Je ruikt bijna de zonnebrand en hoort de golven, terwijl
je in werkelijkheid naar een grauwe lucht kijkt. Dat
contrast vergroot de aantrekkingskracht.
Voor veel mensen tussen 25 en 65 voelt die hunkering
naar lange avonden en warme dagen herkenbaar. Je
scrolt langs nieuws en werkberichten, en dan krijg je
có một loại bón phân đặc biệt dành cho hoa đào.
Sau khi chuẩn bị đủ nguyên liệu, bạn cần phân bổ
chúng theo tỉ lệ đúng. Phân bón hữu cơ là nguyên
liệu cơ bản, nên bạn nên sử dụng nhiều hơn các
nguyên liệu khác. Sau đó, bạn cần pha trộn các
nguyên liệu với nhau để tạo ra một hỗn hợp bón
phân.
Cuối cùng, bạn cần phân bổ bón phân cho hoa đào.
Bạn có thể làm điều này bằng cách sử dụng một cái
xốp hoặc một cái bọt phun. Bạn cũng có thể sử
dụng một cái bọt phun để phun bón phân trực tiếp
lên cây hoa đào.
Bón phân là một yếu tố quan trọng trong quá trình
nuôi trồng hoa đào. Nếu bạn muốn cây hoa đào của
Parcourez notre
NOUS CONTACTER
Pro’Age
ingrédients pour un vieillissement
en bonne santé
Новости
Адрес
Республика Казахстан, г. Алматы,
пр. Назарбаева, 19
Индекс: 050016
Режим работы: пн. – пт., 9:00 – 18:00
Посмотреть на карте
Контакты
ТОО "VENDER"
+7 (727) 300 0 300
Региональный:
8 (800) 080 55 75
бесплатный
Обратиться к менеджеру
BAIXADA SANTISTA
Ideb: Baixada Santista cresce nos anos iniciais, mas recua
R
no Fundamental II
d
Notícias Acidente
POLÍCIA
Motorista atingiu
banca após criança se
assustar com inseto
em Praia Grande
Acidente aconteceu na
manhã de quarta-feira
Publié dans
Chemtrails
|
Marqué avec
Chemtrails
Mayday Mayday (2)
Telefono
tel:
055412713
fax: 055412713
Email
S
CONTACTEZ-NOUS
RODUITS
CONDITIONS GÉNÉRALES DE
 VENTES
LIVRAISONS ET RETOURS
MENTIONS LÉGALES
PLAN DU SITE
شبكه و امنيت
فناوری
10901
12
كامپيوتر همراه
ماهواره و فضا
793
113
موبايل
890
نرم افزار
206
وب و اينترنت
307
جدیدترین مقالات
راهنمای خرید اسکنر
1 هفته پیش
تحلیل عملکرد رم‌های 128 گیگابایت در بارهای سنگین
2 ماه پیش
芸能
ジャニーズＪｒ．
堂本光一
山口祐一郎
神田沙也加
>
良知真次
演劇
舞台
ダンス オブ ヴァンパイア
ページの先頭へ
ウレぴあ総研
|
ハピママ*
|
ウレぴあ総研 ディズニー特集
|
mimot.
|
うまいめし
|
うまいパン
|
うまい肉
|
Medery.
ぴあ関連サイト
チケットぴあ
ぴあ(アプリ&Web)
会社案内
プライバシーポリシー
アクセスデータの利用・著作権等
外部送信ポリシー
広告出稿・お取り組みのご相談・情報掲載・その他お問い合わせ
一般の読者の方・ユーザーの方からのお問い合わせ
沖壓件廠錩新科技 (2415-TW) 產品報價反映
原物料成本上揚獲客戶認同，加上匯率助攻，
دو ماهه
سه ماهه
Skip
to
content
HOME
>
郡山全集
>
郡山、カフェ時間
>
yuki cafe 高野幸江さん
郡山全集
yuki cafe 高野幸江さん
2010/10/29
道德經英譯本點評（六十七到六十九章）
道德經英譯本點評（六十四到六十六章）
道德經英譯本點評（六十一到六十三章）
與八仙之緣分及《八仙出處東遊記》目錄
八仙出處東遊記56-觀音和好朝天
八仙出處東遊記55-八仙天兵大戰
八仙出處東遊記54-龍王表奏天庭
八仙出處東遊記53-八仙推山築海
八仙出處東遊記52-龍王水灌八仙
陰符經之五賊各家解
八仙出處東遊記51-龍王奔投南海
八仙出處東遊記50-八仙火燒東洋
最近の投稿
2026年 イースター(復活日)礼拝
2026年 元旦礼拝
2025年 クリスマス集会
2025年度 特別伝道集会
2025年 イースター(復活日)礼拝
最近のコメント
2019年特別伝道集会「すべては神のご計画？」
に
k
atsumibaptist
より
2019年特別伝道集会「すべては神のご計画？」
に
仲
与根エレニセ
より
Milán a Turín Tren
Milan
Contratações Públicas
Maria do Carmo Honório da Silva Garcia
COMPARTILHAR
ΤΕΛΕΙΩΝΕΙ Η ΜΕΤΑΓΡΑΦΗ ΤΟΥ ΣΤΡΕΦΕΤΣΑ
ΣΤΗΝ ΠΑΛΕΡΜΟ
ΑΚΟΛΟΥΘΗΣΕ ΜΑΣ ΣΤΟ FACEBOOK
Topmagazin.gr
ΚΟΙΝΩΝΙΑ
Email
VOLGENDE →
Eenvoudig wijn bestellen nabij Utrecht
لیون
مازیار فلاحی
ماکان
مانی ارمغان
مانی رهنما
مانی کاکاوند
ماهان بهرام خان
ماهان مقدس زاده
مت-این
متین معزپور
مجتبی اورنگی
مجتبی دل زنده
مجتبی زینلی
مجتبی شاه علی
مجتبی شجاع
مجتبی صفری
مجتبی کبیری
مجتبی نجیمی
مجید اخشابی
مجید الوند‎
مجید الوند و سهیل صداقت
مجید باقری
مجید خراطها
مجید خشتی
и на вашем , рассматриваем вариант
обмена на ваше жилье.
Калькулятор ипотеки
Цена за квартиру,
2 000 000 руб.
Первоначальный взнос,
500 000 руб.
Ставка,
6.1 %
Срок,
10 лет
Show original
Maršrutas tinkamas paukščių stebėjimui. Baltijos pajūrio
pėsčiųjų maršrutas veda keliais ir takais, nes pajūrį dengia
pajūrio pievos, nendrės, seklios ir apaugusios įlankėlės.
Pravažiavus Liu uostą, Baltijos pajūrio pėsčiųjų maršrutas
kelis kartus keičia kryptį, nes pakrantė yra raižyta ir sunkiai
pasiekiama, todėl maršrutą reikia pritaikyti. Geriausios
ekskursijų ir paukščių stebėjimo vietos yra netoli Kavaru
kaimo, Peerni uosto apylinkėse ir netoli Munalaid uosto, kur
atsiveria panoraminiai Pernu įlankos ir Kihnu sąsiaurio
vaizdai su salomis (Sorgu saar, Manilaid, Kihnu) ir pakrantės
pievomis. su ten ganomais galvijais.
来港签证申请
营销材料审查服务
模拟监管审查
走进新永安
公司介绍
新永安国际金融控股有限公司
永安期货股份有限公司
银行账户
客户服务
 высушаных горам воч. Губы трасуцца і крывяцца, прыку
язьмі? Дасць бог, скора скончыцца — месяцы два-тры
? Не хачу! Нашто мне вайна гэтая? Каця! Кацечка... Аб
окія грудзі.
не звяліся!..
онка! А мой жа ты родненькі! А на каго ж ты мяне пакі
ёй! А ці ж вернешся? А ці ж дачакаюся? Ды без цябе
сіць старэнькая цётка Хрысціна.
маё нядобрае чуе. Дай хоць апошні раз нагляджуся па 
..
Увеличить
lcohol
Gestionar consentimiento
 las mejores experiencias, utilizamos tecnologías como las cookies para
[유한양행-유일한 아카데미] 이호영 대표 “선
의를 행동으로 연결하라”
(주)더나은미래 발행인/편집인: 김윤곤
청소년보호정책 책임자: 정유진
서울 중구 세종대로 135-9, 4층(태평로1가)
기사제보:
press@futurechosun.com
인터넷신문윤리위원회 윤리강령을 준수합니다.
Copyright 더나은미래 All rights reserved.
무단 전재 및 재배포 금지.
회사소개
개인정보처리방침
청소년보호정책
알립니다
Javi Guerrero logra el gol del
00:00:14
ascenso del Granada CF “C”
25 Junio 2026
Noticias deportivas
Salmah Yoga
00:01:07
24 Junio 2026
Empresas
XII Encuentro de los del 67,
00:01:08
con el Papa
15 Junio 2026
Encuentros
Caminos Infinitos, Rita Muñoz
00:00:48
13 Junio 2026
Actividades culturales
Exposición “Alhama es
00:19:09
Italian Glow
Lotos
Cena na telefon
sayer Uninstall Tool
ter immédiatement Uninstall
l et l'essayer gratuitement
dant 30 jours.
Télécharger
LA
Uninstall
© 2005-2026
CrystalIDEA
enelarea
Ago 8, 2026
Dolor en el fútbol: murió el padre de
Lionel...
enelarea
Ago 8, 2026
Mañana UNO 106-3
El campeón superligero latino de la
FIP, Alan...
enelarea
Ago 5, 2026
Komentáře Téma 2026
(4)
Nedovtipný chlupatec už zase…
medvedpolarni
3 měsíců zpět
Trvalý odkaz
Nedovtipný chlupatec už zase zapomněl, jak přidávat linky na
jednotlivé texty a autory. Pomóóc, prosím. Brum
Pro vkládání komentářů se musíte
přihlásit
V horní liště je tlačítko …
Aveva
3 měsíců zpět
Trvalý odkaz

**Brief:** Repeat, character for character, the lines of the material above from the line with "道德經英譯本點評（六十七到六十九章）" through the line with "مجتبی اورنگی".

**Your solution:**
道德經英譯本點評（六十七到六十九章）
道德經英譯本點評（六十四到六十六章）
道德經英譯本點評（六十一到六十三章）
與八仙之緣分及《八仙出處東遊記》目錄
八仙出處東遊記56-觀音和好朝天
八仙出處東遊記55-八仙天兵大戰
八仙出處東遊記54-龍王表奏天庭
八仙出處東遊記53-八仙推山築海
八仙出處東遊記52-龍王水灌八仙
陰符經之五賊各家解
八仙出處東遊記51-龍王奔投南海
八仙出處東遊記50-八仙火燒東洋
最近の投稿
2026年 イースター(復活日)礼拝
2026年 元旦礼拝
2025年 クリスマス集会
2025年度 特別伝道集会
2025年 イースター(復活日)礼拝
最近のコメント
2019年特別伝道集会「すべては神のご計画？」
に
k
atsumibaptist
より
2019年特別伝道集会「すべては神のご計画？」
に
仲
与根エレニセ
より
Milán a Turín Tren
Milan
Contratações Públicas
Maria do Carmo Honório da Silva Garcia
COMPARTILHAR
ΤΕΛΕΙΩΝΕΙ Η ΜΕΤΑΓΡΑΦΗ ΤΟΥ ΣΤΡΕΦΕΤΣΑ
ΣΤΗΝ ΠΑΛΕΡΜΟ
ΑΚΟΛΟΥΘΗΣΕ ΜΑΣ ΣΤΟ FACEBOOK
Topmagazin.gr
ΚΟΙΝΩΝΙΑ
Email
VOLGENDE →
Eenvoudig wijn bestellen nabij Utrecht
لیون
مازیار فلاحی
ماکان
مانی ارمغان
مانی رهنما
مانی کاکاوند
ماهان بهرام خان
ماهان مقدس زاده
مت-این
متین معزپور
مجتبی اورنگی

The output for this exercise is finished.